To determine the acceleration of the object during this motion, we can use the following kinematic equation:
x = x0 + v0t + (1/2)at^2
where:
x is the final position (161 m)
x0 is the initial position (0 m)
v0 is the initial velocity (unknown)
t is the time (12.5 s)
a is the acceleration (unknown)
We are given the final position (161 m), time (12.5 s), and final velocity (20 m/s).

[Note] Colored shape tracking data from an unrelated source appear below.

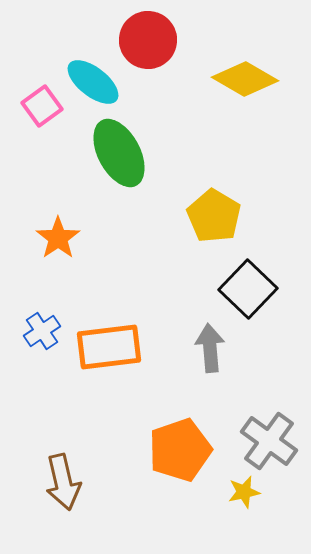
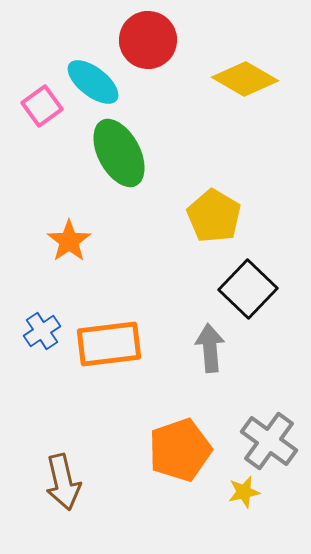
orange star: moved 11 px right, 3 px down
orange rectangle: moved 3 px up
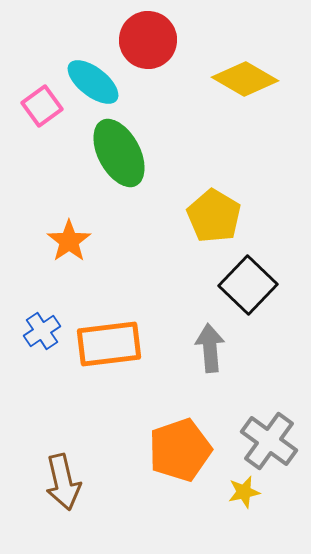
black square: moved 4 px up
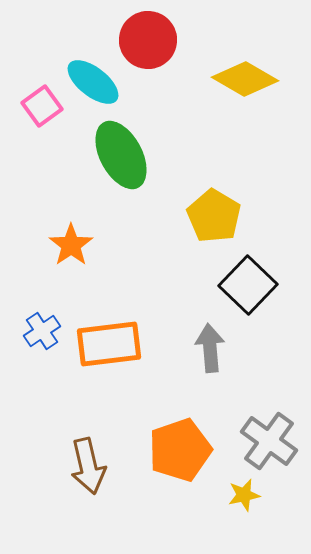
green ellipse: moved 2 px right, 2 px down
orange star: moved 2 px right, 4 px down
brown arrow: moved 25 px right, 16 px up
yellow star: moved 3 px down
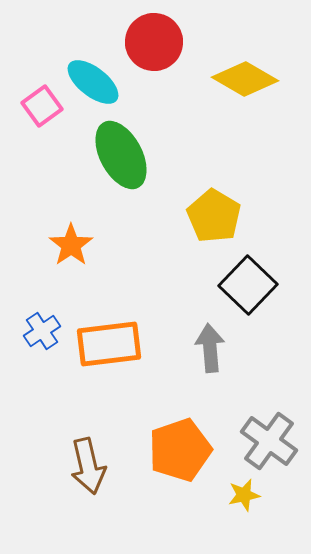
red circle: moved 6 px right, 2 px down
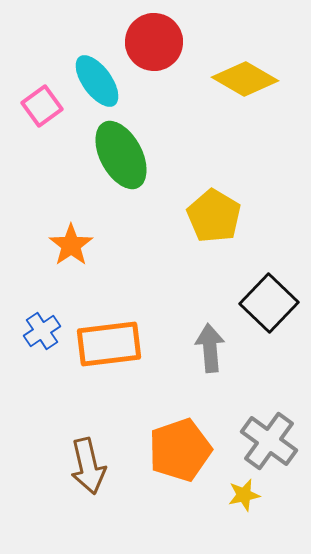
cyan ellipse: moved 4 px right, 1 px up; rotated 16 degrees clockwise
black square: moved 21 px right, 18 px down
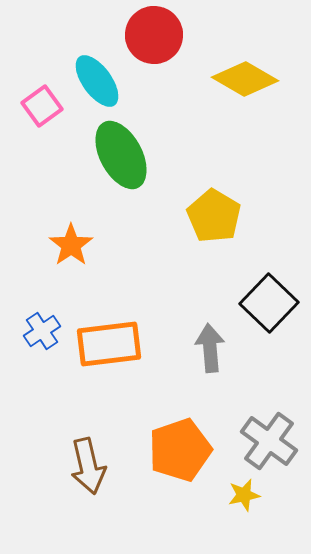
red circle: moved 7 px up
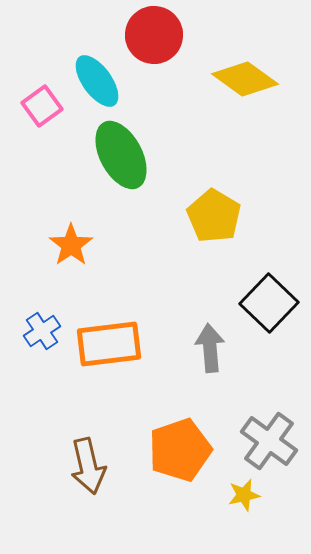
yellow diamond: rotated 6 degrees clockwise
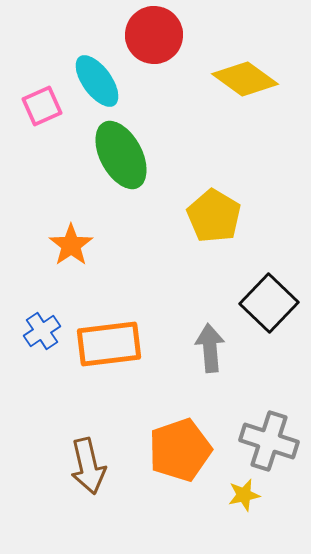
pink square: rotated 12 degrees clockwise
gray cross: rotated 18 degrees counterclockwise
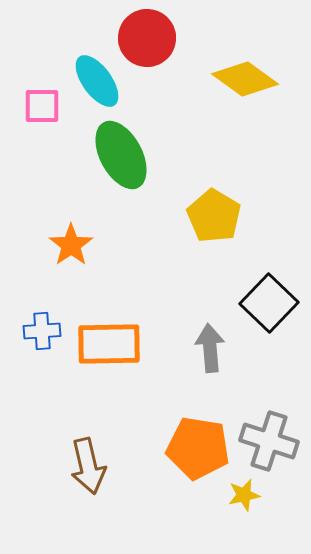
red circle: moved 7 px left, 3 px down
pink square: rotated 24 degrees clockwise
blue cross: rotated 30 degrees clockwise
orange rectangle: rotated 6 degrees clockwise
orange pentagon: moved 18 px right, 2 px up; rotated 28 degrees clockwise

Using the kinematic equation, we can rearrange it to solve for acceleration (a):
x = x0 + v0t + (1/2)at^2
161 = 0 + v0(12.5) + (1/2)a(12.5)^2
161 = 12.5v0 + 78.125a
We also know that at the end of 12.5 seconds, the object has a velocity of 20 m/s. So we can write:
v = v0 + at
20 = v0 + a(12.5)
20 = v0 + 12.5a
Now we have a system of equations:
161 = 12.5v0 + 78.125a
20 = v0 + 12.5a
To solve this system of equations, we can use the method of substitution. Rearrange the second equation to solve for v0:
v0 = 20 - 12.5a
Substitute this value of v0 in the first equation:
161 = 12.5(20 - 12.5a) + 78.125a
Simplify the equation:
161 = 250 - 156.25a + 78.125a
Combine like terms:
161 = 250 - 78.125a
Rearrange the equation:
78.125a = 250 - 161
Evaluate the right side:
78.125a = 89
Divide both sides by 78.125 to solve for a:
a = 89 / 78.125
Evaluate the expression:
a ≈ 1.14 m/s^2
Therefore, the acceleration of the object during this motion is approximately 1.14 m/s^2.